These Entrepreneurs Are on a Mission to Save Luxury Scissors
Top, from left: Fennek 8" Italiano Classico kitchen scissors, Robuso’s Hoch Left-Handed 10" Tailor’s Shears, Pallarès 8" Profesional Cocina; bottom: Alpen 6.5" Grand Stork, Ernest Wright Kutrite, Robuso Wessi Vintage Trimmers.
Photographer: Kyoko Hamada for Bloomberg Businessweek
Maggie Fox and her husband, David Thomas, were on vacation in Lisbon in 2018, strolling and brainstorming business ideas, when they passed by a shop with a golden pair of stork-shaped shears in its window. “I looked at Dave,” Fox says, “and I said, ‘What about … scissors?’ ”

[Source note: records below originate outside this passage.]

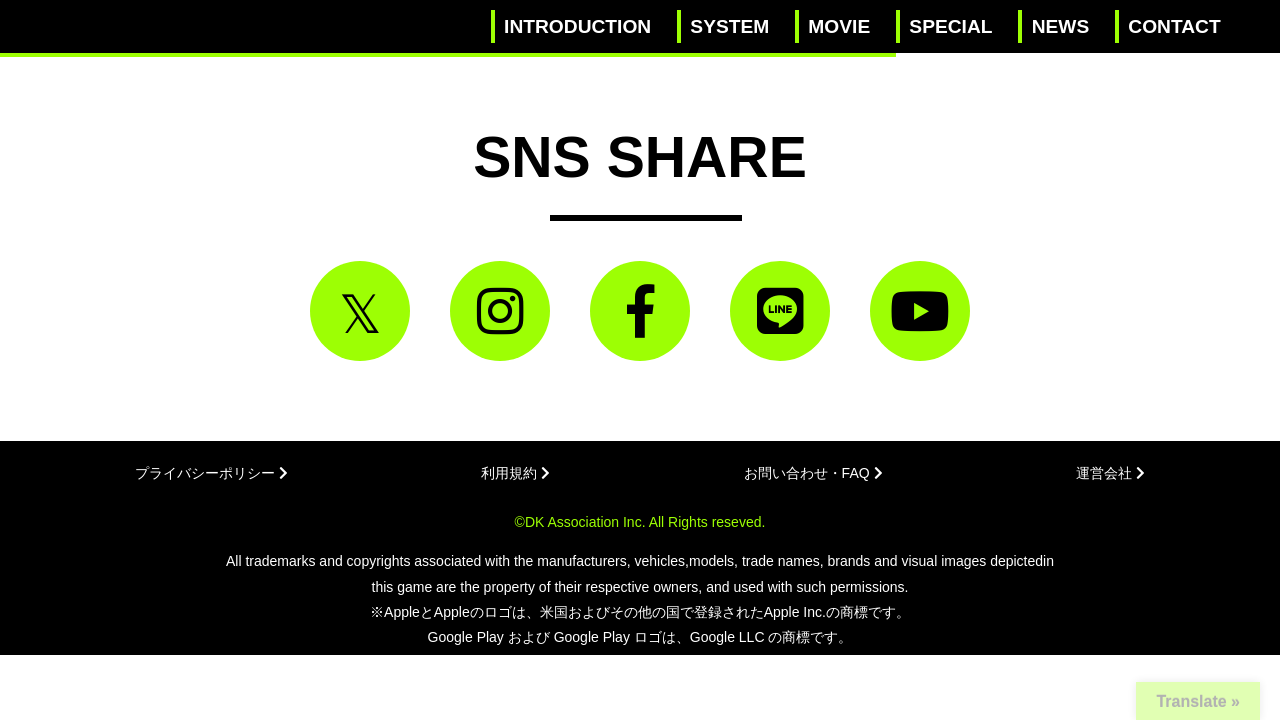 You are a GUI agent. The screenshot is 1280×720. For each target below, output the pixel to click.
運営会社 (1110, 473)
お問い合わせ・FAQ (813, 473)
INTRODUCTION (577, 26)
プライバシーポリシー (211, 473)
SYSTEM (729, 26)
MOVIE (839, 26)
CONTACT (1174, 26)
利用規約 (515, 473)
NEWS (1061, 26)
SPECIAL (950, 26) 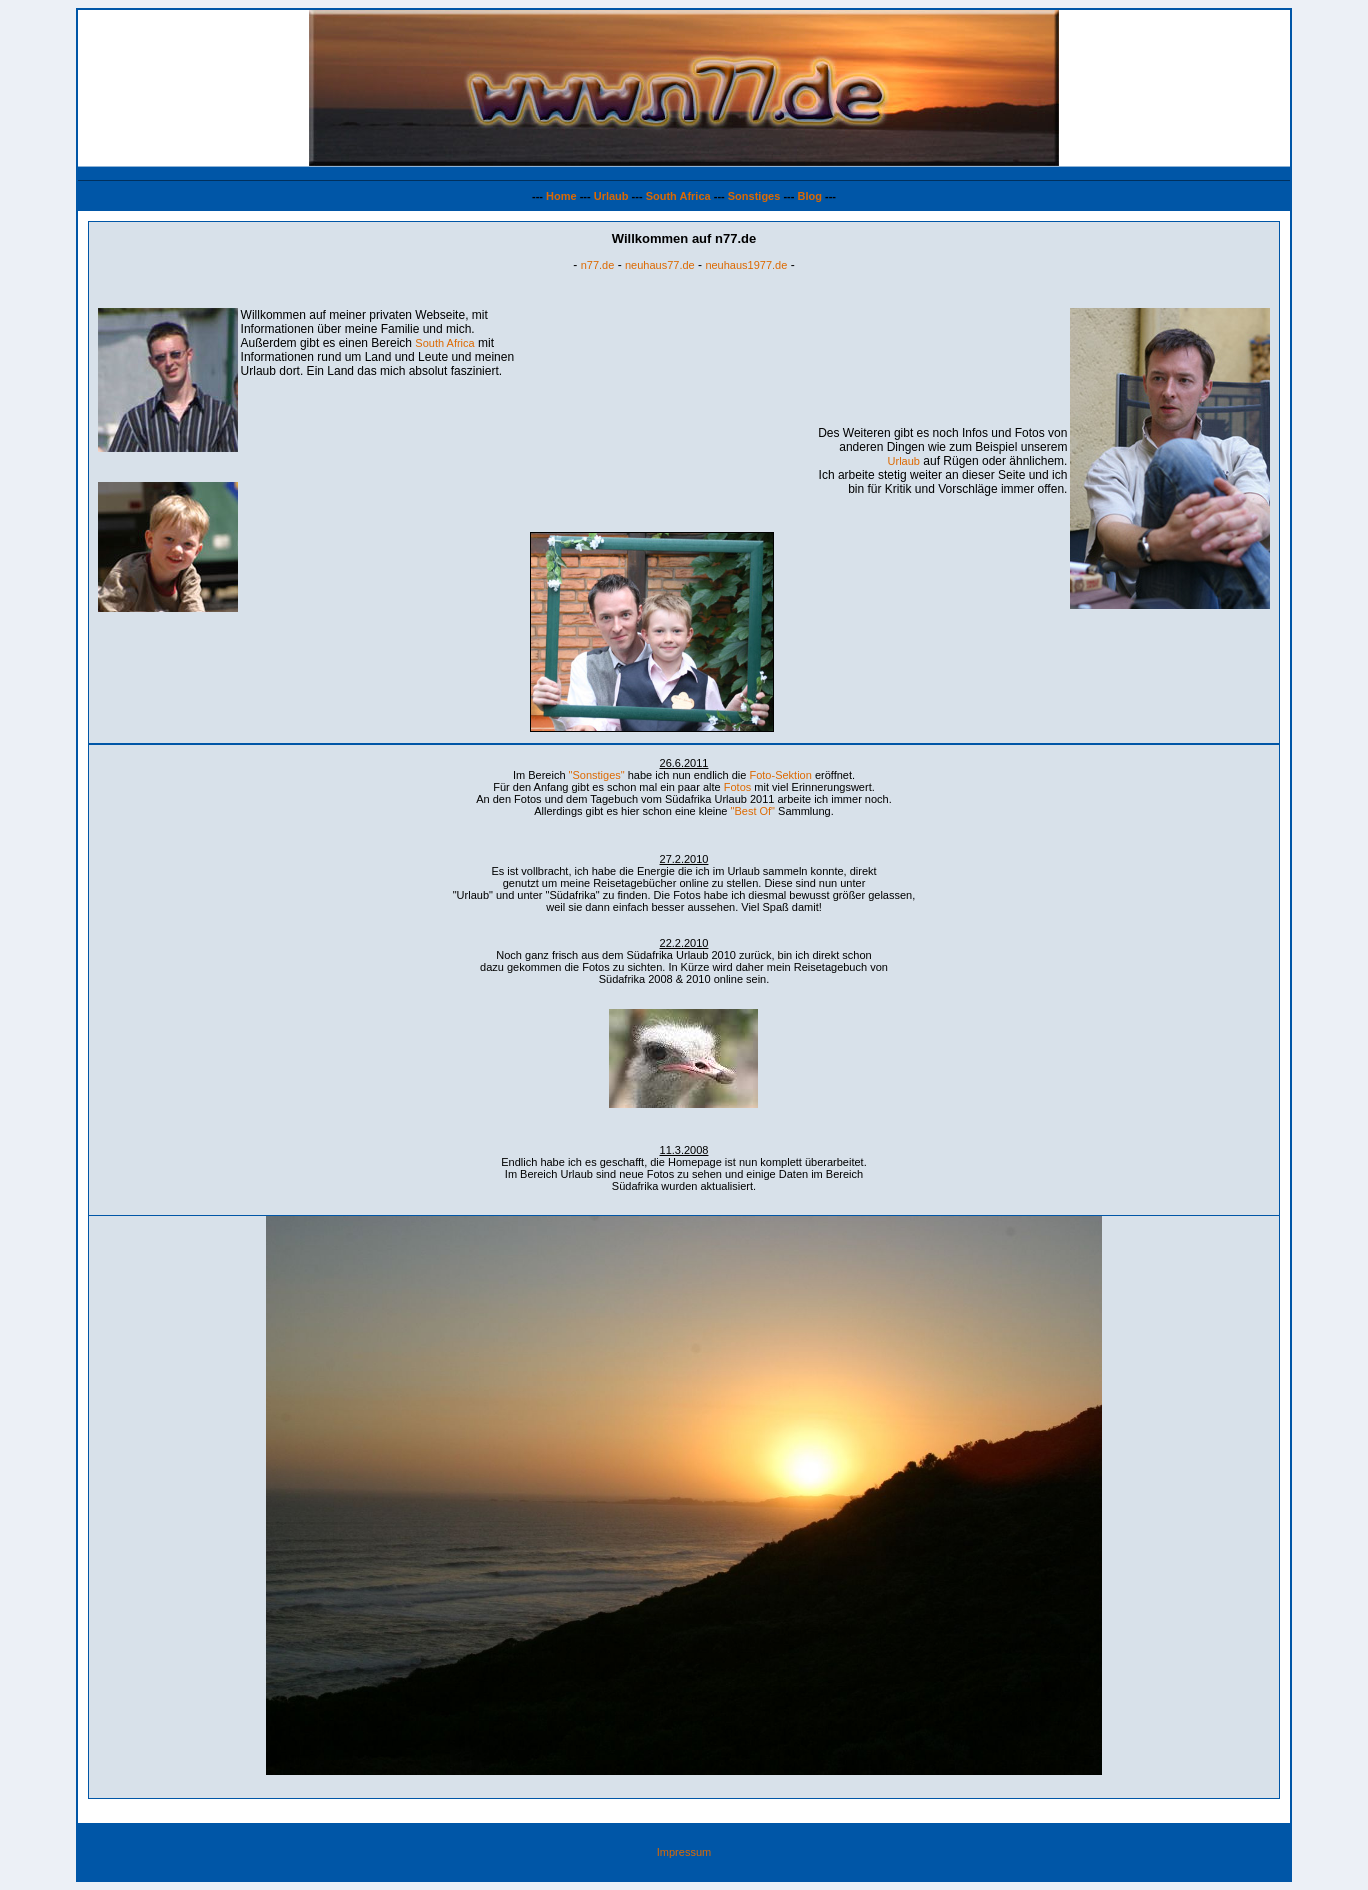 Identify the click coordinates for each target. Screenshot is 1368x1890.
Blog (809, 196)
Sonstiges (754, 196)
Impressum (684, 1852)
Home (561, 196)
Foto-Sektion (780, 775)
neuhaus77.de (660, 265)
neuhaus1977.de (746, 265)
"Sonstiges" (597, 775)
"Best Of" (753, 811)
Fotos (738, 787)
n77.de (598, 265)
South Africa (678, 196)
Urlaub (611, 196)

Although expanding, it’s still a bit of an unexplored market. Ordinary household scissors have yet to generate the kind of profligate ardor that knives have garnered for decades. Sure, there are exceptions in a few niche areas: A pair of Sasuke bonsai scissors might set you back more than $30,000, and tiny, ornate embroidery shears fetch more than $600 a pair from the French Needle. But when it comes to the office or crafts or kitchen cutting, there’s a definite blind spot, even among the culinary cognoscenti, says Josh Donald, the co-owner of San Francisco’s Bernal Cutlery. “It’s not uncommon for someone to have nice knives and a crummy pair of kitchen shears,” he says.